■ **Exercise**:
Using the records below, transcribe word for word the stretch from the line that contains "Motiv Bergmann, ca. 16 cm hoch." through the line that contains "Erzgebirger", both end lines included, and nothing else.

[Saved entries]
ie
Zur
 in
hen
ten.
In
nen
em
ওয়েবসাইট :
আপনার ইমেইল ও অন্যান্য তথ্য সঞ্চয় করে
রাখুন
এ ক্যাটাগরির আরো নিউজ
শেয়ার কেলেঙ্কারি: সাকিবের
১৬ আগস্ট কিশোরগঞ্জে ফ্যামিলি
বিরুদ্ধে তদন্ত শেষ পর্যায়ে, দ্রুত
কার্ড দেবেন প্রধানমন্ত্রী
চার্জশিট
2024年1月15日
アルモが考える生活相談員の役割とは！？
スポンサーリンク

==

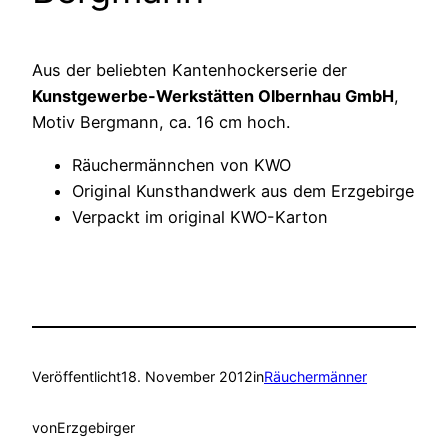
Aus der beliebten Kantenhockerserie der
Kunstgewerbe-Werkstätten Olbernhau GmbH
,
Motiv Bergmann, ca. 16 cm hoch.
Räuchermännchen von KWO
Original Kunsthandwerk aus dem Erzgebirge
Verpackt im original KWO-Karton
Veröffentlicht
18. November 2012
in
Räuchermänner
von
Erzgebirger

■ **Reply to the task**:
Motiv Bergmann, ca. 16 cm hoch.
Räuchermännchen von KWO
Original Kunsthandwerk aus dem Erzgebirge
Verpackt im original KWO-Karton
Veröffentlicht
18. November 2012
in
Räuchermänner
von
Erzgebirger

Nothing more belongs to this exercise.